Reprint from Latitutes & Attitudes
Captain Richard Switlik
What do I do if I need it?
Now that you've installed your raft, how do you launch it when needed? Unfortunately, there is no method or sequence that is appropriate for all circumstances. Remember the lawyer’s saying, "Circumstances alter cases." The amount of time you have is the main thing to consider. Fire, the raft's location, how fast water is coming in, number and condition of crew, and wind and sea conditions all may alter your actions.
You should follow these basic steps, however, for virtually all situations:
Whatever the release mechanism, snap shackle or pelican hook for example, its operation should be easy, obvious and fast. If your raft is packed in a soft valise, this paragraph should be, RETRIEVE RAFT from its dry cockpit locker or somewhere down below, possibly already under water.
THROW RAFT OVERBOARD
When you throw the raft container overboard, the inflation/mooring line, usually about 30 feet long, will begin paying out of the container. If your raft container has stainless steel or plastic bands holding its two halves together, don't worry about them, they're designed to stay in place until the raft begins to inflate. If you’ve installed the raft’s hard container and the Life Raft inside it to the cradle correctly, you don’t have to remember to secure the life raft to your boat before throwing the container in the water,…. you did that when you first installed the raft.
With a Life Raft in a soft valise, the mooring line will probably have either a rip-cord handle or snap shackle at its end, and an additional step is introduced. Pull out five feet or so of slack line from the raft’s valise and secure it to a strong point on the vessel, before you throw the raft overboard.
HAUL IN LINE
Pull the remaining line from the container until you feel some resistance and no more line comes out of the container.
PULL LINE HARDIt takes 20 to 25 pounds of force or more to actuate the inflation valve; anything less and you'll simply pull the raft container through the water with the raft still snug inside and you getting more panicked and cursing the manufacturer.

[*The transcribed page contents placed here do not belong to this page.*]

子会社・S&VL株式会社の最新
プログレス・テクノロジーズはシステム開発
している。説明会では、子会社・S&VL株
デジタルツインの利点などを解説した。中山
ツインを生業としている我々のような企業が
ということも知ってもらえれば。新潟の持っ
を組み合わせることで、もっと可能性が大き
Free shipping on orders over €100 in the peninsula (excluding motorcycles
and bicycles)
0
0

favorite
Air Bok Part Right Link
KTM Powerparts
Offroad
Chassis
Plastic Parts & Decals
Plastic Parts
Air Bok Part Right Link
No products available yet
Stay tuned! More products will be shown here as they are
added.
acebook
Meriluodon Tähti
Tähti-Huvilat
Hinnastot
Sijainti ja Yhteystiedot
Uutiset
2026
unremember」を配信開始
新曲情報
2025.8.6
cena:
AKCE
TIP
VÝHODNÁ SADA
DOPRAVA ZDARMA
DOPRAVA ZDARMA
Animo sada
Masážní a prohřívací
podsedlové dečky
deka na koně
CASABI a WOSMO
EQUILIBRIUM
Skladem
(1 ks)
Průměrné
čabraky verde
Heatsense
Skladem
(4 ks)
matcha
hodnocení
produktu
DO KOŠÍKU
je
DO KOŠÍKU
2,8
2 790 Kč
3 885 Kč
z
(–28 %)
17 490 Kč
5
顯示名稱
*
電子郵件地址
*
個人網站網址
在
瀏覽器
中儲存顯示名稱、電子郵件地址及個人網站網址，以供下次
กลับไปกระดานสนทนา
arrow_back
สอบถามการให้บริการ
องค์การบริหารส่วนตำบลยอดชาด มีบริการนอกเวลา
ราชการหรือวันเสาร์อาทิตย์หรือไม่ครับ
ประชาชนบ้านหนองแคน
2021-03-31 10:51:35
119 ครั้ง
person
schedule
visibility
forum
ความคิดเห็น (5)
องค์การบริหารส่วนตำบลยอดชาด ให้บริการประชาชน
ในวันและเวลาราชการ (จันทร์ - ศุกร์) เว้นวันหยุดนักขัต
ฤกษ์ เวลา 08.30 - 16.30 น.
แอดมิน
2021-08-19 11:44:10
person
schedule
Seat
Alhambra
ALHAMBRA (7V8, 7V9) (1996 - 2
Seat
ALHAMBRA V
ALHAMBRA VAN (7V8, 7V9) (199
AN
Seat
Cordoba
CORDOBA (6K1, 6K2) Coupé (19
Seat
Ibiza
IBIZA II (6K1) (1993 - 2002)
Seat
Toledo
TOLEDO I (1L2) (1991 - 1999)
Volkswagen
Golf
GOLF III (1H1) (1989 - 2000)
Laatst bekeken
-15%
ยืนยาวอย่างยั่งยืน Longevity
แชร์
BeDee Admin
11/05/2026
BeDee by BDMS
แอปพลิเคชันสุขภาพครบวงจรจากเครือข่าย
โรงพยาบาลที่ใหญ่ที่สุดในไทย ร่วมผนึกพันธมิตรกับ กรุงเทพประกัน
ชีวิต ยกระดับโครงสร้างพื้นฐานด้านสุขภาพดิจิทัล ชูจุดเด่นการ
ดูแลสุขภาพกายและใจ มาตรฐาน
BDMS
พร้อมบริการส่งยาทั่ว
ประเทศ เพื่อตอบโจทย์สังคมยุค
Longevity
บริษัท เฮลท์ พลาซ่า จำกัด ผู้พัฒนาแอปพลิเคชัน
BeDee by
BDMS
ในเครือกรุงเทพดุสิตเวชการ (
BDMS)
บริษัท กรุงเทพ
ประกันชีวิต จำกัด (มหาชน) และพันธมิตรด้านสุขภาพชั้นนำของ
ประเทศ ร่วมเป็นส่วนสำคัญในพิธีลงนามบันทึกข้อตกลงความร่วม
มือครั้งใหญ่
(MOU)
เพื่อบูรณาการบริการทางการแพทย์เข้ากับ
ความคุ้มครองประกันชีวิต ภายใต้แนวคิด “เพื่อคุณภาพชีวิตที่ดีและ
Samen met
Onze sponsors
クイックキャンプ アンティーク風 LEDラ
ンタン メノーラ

Once the raft begins to inflate in the container, the stainless steel bands will break, and the container halves will fall away and sink. In a soft valise, the container will open automatically. Depending on the raft type, it will be completely inflated and ready for boarding within seconds.
If you’ve launched your Life Raft from the bow or stern and time permits, pull the raft amidships and secure it close to the hull for boarding. Even if launched amidships, immediately pull it close to the hull and re-secure it. In heavy weather, an inflated Life Raft can drift to the end of its mooring line and be difficult or impossible to pull close enough to board directly. Avoid jumping into the water to swim to the raft. It can be exceptionally difficult or impossible to climb out of the water and up into a Life Raft using only a “boarding ladder.” Try to climb directly down and into the raft. Once in the raft, you’ll also be substantially drier than having jumped into the water first. This is especially true in colder conditions.
Either untie or unshackle the mooring line from the boat or cut the line when everyone is in the raft. On most rafts, a safety knife is mounted on the raft near the attachment point of the mooring line.
In the event of high winds and seas, try not to launch your raft on the windward side. It could be pinned against the boat, greatly increasing the potential for puncturing the raft. On the other hand, if a fire is burning out of control, don't launch the raft on the leeward side. That's where the flames and thick, acrid smoke will be. If it's windy and there's a fire, launching and boarding the raft over the transom might be preferable. But be careful of the boomkin, stern pulpit, ladder, self-steering vane, or prop, and at the bow, the anchor; any of which might puncture the raft as your boat pitches in rough conditions.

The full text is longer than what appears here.